Comparison of Shannon diversity and richness of sequences in four treatment categories. The asterisks indicate significant differences between the categories of treatment status, with significance determined by pairwise comparisons from model 9 from Table S2 in the supplemental material, which contain a term for time and are therefore not in violation of the assumption of independence (see the text). A highly significant (P = 6.59e−05) decrease in richness was observed in samples collected during antibiotic treatment compared to that in samples collected during periods of stability. Richness also decreased in a comparison of the samples collected before treatment to treatment (P = 0.0013) and stable to recovery (P = 0.0104). *, P < 0.05; **, P < 0.01; ***, P < 0.001.

DISCUSSION

This study represents the most intensive sampling of a single CF patient to date. Our goals were to determine if changes in bacterial abundance may predict an oncoming PE and to identify changes in the microbiota associated with antibiotic use or time. While other studies have attempted to identify biomarkers that aid in the prediction of a PE and the progression of lung disease in CF (11, 30), ours is the first to obtain samples so frequently from a CF patient over a long-term period. Our study was based upon the assumption that a detectable shift in the bacterial community precedes a PE. Testing our assumption required a longitudinal study to reveal the relationship between disease progression, the occurrence of a PE, and various components of a bacterial community, such as the change in diversity, richness, or the abundances of specific members of the microbiota (31). Our goal was to determine if a bacteria-derived biomarker can be identified and result in antibiotic treatment being initiated early in the course of a PE and reduce the symptoms that would otherwise cause damage to the lungs. Identifying a change in microbiota that precedes a PE requires frequent patient sampling, since the length of time between the changes in the bacterial community and PE onset is unknown (14). Previous cross-sectional studies examining the diversity of the microbiota in the lungs of CF patients collected samples at a frequency or for a length of time that did not reveal potential short-term changes associated with a PE (32, 33).

qPCR reveals unstable microbiota over time.

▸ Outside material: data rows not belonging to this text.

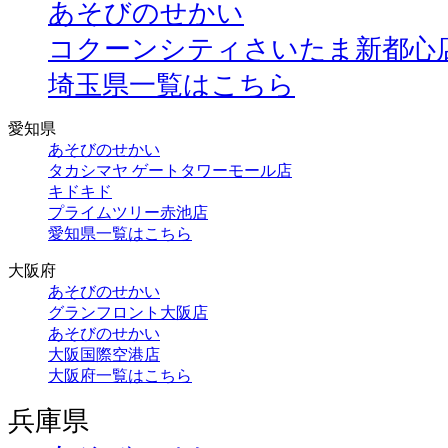
あそびのせかい
コクーンシティさいたま新都心
埼玉県一覧はこちら
愛知県
あそびのせかい
タカシマヤ ゲートタワーモール店
キドキド
プライムツリー赤池店
愛知県一覧はこちら
大阪府
あそびのせかい
グランフロント大阪店
あそびのせかい
大阪国際空港店
大阪府一覧はこちら
兵庫県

A great deal of sample-to-sample variation was observed in our qPCR data over the sampling period. This change in absolute bacterial abundance between adjacent samples may be subject to misinterpretation if a sputum sample containing a low number of bacteria was compared to a sequential sample that originated from a region of the lungs containing a large number of bacterial cells. Recent culture-independent studies have revealed a spatial distribution of distinct microbial communities in the CF lung. Goddard et al. (34) and Willner et al. (35) both observed distinct clustering of microbial communities in various areas of the lung by examining explant lung samples. These studies suggest that since the origin of expectorated sputum cannot be identified, any two sputum samples collected from an individual patient are expected to vary. The degree to which the microbiota may vary between samples may be difficult to resolve using 16S rRNA gene sequencing due to, as Willner et al. (35) stated, “spatial heterogeneities.” Based on these studies and our small standard deviation in the qPCR data between at least three technical replicates for each sample (see Fig. 1), it is likely that the variation in our qPCR data may have occurred due to spatial distribution of dense bacterial clusters within the lungs. As we demonstrated across a 3-year period, a high variation between any two samples can be compensated for by frequent collection of samples.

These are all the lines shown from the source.